Ellen, who did not testify at the trial, declined to comment on the verdict. His lawyers said he probably will appeal it.
He faces a maximum sentence of 15 years in federal prison without parole and fines of $50,000 a day for each day of the violations. Judge Frederic N. Smalkin set sentencing for April 15.
Trial evidence showed that Ellen directed construction crews to fill tidal and nontidal wetlands, build roads and carve out a pond with bulldozers in violation of the Clean Water Act, which requires prior federal approvals and permits for wetlands work.
The offenses, which occurred between October 1987 and March 1989, continued for at least a year after Ellen received repeated warnings about getting permits and after he received a cease-and-desist order from the Corps of Engineers.
The wetlands work was done for what owner Paul Tudor Jones 2nd, an avid hunter and multimillionaire commodities trader, envisioned as a $15 million showcase hunting and game preserve for waterfowl.
Jones, 35, pleaded guilty last May to a misdemeanor charge for violating the Clean Water Act by illegally filling wetlands.

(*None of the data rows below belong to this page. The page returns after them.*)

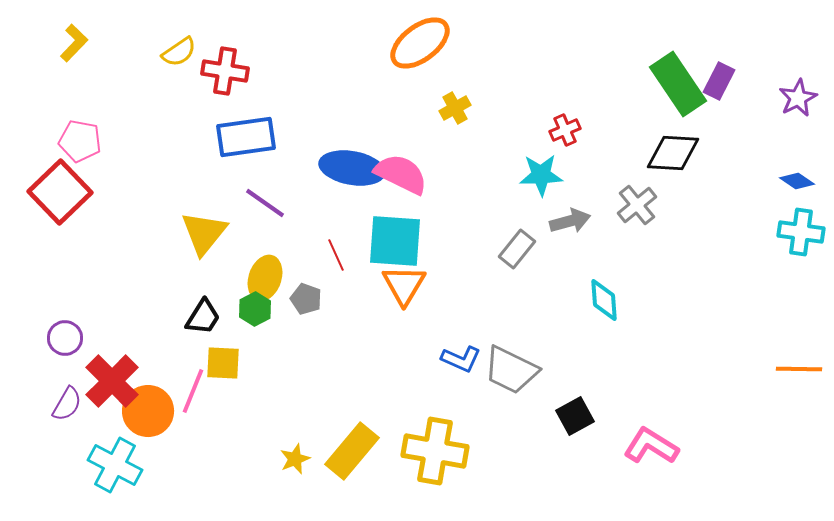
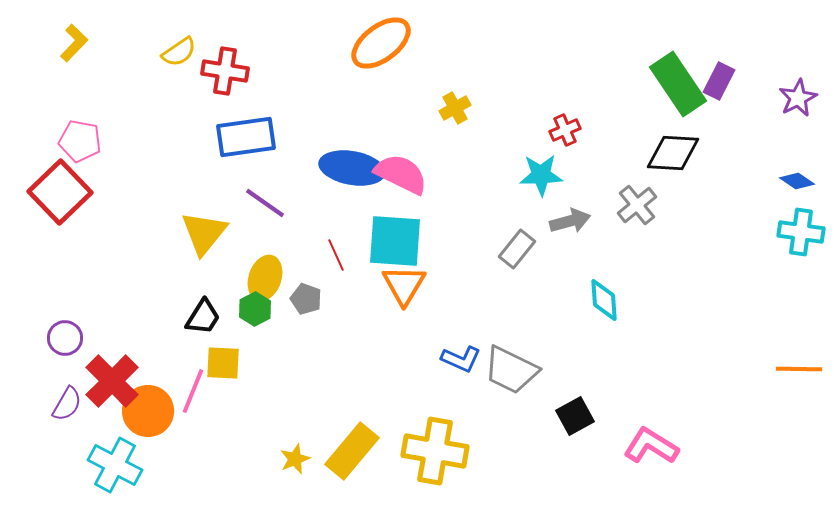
orange ellipse at (420, 43): moved 39 px left
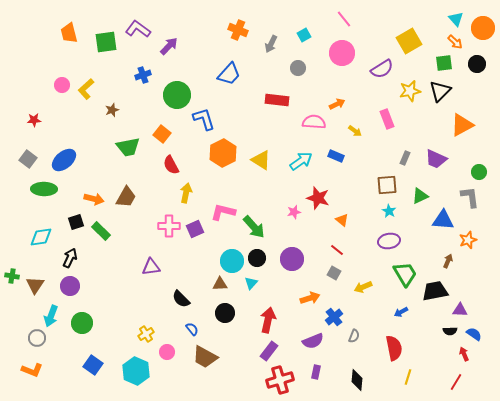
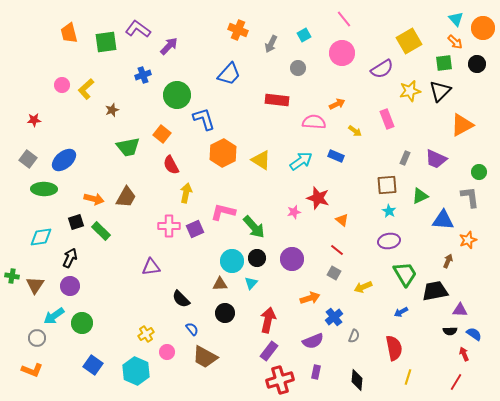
cyan arrow at (51, 316): moved 3 px right; rotated 35 degrees clockwise
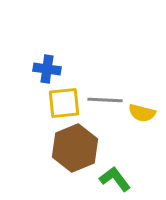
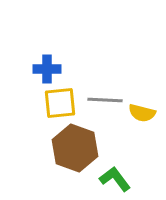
blue cross: rotated 8 degrees counterclockwise
yellow square: moved 4 px left
brown hexagon: rotated 18 degrees counterclockwise
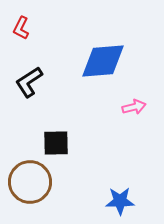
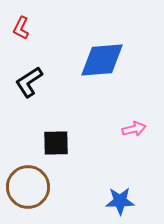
blue diamond: moved 1 px left, 1 px up
pink arrow: moved 22 px down
brown circle: moved 2 px left, 5 px down
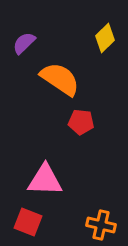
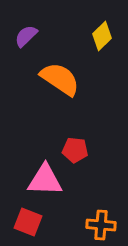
yellow diamond: moved 3 px left, 2 px up
purple semicircle: moved 2 px right, 7 px up
red pentagon: moved 6 px left, 28 px down
orange cross: rotated 8 degrees counterclockwise
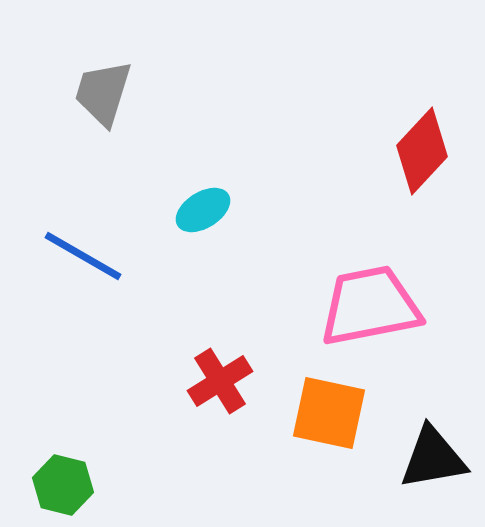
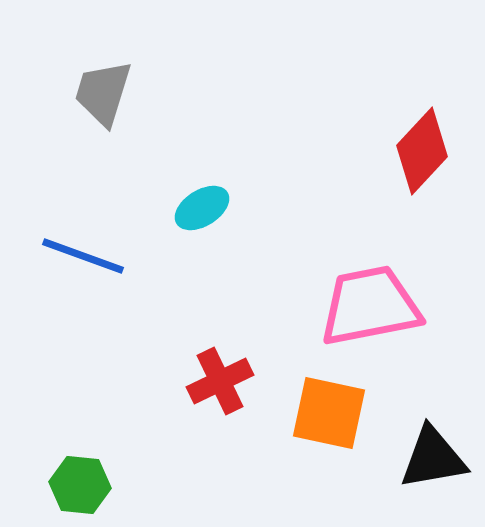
cyan ellipse: moved 1 px left, 2 px up
blue line: rotated 10 degrees counterclockwise
red cross: rotated 6 degrees clockwise
green hexagon: moved 17 px right; rotated 8 degrees counterclockwise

He paid a $1 million fine and $1 million restitution to the government in a plea bargain with federal prosecutors, and was barred from hunting waterfowl for two years anywhere in the United States.
The Jones and Ellen cases make up what the government has described as the largest criminal wetlands prosecution in U.S. history.
Smalkin, in dismissing the jury after the verdict, noted that the Ellen trial was complicated and "difficult because you [jurors] had to apply criminal law to activities that are not usually thought of as criminal acts."